(TASK MATERIAL)

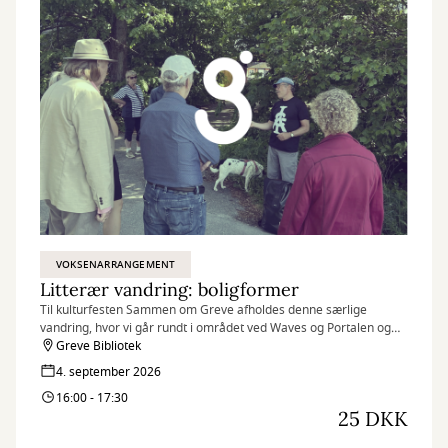
VOKSENARRANGEMENT
Litterær vandring: boligformer
Til kulturfesten Sammen om Greve afholdes denne særlige
vandring, hvor vi går rundt i området ved Waves og Portalen og
stiller skarpt på boligformer i skønlitteraturen.
Greve Bibliotek
4. september 2026
16:00 - 17:30
25 DKK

(End TASK MATERIAL)

* [WHAT THE TASK ASKS] With images left out, the data must be transcribed exactly.

* [TASK RESPONSE]
VOKSENARRANGEMENT
Litterær vandring: boligformer
Til kulturfesten Sammen om Greve afholdes denne særlige
vandring, hvor vi går rundt i området ved Waves og Portalen og
stiller skarpt på boligformer i skønlitteraturen.
Greve Bibliotek
4. september 2026
16:00 - 17:30
25 DKK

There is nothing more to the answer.